TASK DESCRIPTION: Word for word, transcribe the data below from the line with "Caractéristiques" to the line with "کد خبر: ۱۳۵۵۶۴۶ تاریخ انتشار : ۱۴۰۵/۰۲/۱۲", keeping both of those lines.

[Source records]
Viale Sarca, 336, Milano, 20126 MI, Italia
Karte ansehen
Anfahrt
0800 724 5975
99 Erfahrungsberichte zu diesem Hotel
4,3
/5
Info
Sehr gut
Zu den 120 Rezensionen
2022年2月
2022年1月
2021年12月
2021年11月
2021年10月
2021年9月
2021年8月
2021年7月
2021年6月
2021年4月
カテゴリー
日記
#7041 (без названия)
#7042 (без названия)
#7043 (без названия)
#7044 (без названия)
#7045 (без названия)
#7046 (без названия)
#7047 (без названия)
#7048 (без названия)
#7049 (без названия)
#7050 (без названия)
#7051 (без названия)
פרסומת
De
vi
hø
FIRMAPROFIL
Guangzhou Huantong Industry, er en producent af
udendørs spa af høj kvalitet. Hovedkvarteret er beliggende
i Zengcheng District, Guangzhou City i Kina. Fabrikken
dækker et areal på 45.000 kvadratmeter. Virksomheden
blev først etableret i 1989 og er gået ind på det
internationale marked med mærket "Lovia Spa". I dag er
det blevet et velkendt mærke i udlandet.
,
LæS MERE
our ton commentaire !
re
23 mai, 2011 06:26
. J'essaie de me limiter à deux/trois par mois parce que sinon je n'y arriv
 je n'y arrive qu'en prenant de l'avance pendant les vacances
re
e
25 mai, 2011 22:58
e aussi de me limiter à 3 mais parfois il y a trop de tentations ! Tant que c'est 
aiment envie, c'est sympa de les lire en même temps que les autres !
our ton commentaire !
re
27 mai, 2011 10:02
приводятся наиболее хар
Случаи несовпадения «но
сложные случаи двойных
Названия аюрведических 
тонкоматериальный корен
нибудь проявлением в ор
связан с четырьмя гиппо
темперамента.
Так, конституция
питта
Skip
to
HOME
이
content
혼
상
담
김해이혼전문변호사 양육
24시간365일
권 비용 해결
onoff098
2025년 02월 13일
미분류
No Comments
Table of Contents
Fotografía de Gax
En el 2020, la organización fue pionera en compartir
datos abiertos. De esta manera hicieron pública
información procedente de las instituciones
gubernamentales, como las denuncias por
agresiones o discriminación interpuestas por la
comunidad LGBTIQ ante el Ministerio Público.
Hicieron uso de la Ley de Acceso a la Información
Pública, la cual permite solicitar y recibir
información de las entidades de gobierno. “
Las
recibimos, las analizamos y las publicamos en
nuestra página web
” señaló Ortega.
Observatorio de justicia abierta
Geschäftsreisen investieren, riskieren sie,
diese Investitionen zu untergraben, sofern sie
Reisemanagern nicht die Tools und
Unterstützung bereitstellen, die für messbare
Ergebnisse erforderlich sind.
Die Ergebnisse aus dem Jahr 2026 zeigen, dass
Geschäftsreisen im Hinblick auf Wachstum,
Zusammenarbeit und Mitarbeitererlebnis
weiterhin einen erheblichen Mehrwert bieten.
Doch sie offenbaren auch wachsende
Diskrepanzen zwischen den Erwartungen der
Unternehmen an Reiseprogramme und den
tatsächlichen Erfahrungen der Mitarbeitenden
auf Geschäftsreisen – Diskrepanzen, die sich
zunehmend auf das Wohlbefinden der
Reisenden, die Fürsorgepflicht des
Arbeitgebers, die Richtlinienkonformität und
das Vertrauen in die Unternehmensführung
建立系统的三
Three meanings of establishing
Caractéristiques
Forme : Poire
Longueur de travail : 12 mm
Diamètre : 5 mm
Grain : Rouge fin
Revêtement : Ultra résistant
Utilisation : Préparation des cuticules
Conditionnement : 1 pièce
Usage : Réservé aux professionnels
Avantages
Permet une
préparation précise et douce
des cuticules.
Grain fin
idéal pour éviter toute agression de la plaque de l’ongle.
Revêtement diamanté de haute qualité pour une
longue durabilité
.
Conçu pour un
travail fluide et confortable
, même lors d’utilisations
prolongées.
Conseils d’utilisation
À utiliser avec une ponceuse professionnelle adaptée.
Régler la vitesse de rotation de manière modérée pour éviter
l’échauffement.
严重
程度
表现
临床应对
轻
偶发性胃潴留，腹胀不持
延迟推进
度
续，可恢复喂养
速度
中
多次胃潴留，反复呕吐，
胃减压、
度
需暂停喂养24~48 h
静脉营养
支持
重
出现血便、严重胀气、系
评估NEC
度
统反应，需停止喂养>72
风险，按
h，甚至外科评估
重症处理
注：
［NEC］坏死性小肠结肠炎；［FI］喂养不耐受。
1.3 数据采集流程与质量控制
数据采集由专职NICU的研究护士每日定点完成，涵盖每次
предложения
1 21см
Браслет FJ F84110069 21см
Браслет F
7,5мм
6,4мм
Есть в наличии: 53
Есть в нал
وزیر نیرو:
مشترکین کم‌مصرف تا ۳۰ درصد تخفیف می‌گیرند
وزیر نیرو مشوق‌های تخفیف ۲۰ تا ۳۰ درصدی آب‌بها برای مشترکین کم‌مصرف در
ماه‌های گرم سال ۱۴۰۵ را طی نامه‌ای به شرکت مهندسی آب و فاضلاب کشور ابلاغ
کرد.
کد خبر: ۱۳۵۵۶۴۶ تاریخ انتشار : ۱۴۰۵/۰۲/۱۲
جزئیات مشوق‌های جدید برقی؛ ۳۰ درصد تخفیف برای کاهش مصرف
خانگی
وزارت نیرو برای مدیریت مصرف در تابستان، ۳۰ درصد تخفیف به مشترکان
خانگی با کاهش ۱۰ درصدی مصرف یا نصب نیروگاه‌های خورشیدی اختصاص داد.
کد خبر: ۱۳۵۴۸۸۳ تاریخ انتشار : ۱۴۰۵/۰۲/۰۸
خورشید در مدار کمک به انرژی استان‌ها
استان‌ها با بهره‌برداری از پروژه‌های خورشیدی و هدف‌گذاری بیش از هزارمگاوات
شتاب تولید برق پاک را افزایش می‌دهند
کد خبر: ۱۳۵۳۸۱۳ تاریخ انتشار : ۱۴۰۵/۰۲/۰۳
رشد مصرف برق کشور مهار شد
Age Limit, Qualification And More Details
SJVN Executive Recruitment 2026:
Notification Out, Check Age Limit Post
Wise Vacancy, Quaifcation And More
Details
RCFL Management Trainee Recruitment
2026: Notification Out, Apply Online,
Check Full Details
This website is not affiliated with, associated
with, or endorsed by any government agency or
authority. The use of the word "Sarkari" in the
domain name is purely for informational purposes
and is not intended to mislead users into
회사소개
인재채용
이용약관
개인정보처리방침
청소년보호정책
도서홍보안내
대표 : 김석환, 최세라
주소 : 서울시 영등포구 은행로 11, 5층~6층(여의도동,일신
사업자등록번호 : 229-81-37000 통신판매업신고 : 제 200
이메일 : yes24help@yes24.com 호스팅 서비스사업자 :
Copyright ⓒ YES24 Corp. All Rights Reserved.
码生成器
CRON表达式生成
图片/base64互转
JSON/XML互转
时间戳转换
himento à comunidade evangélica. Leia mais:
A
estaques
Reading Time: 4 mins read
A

ANSWER TO THE EXERCISE:
Caractéristiques
Forme : Poire
Longueur de travail : 12 mm
Diamètre : 5 mm
Grain : Rouge fin
Revêtement : Ultra résistant
Utilisation : Préparation des cuticules
Conditionnement : 1 pièce
Usage : Réservé aux professionnels
Avantages
Permet une
préparation précise et douce
des cuticules.
Grain fin
idéal pour éviter toute agression de la plaque de l’ongle.
Revêtement diamanté de haute qualité pour une
longue durabilité
.
Conçu pour un
travail fluide et confortable
, même lors d’utilisations
prolongées.
Conseils d’utilisation
À utiliser avec une ponceuse professionnelle adaptée.
Régler la vitesse de rotation de manière modérée pour éviter
l’échauffement.
严重
程度
表现
临床应对
轻
偶发性胃潴留，腹胀不持
延迟推进
度
续，可恢复喂养
速度
中
多次胃潴留，反复呕吐，
胃减压、
度
需暂停喂养24~48 h
静脉营养
支持
重
出现血便、严重胀气、系
评估NEC
度
统反应，需停止喂养>72
风险，按
h，甚至外科评估
重症处理
注：
［NEC］坏死性小肠结肠炎；［FI］喂养不耐受。
1.3 数据采集流程与质量控制
数据采集由专职NICU的研究护士每日定点完成，涵盖每次
предложения
1 21см
Браслет FJ F84110069 21см
Браслет F
7,5мм
6,4мм
Есть в наличии: 53
Есть в нал
وزیر نیرو:
مشترکین کم‌مصرف تا ۳۰ درصد تخفیف می‌گیرند
وزیر نیرو مشوق‌های تخفیف ۲۰ تا ۳۰ درصدی آب‌بها برای مشترکین کم‌مصرف در
ماه‌های گرم سال ۱۴۰۵ را طی نامه‌ای به شرکت مهندسی آب و فاضلاب کشور ابلاغ
کرد.
کد خبر: ۱۳۵۵۶۴۶ تاریخ انتشار : ۱۴۰۵/۰۲/۱۲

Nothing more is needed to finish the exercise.